### Work to be completed
Each entry below is to be copied out exactly and in full.

### Input
────────────────

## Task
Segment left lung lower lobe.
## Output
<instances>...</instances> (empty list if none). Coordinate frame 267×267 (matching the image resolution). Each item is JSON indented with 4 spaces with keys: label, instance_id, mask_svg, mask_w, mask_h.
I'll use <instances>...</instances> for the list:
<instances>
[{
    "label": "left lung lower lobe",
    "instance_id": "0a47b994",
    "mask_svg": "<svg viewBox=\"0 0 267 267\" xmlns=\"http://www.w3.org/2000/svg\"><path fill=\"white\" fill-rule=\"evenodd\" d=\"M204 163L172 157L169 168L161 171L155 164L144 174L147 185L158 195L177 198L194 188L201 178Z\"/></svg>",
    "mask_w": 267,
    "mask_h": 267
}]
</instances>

────────────────

### Response to the exercise
## Task
Segment left lung lower lobe.
## Output
<instances>...</instances> (empty list if none). Coordinate frame 267×267 (matching the image resolution). Each item is JSON indented with 4 spaces with keys: label, instance_id, mask_svg, mask_w, mask_h.
I'll use <instances>...</instances> for the list:
<instances>
[{
    "label": "left lung lower lobe",
    "instance_id": "0a47b994",
    "mask_svg": "<svg viewBox=\"0 0 267 267\" xmlns=\"http://www.w3.org/2000/svg\"><path fill=\"white\" fill-rule=\"evenodd\" d=\"M204 163L172 157L169 168L161 171L155 164L144 174L147 185L158 195L177 198L194 188L201 178Z\"/></svg>",
    "mask_w": 267,
    "mask_h": 267
}]
</instances>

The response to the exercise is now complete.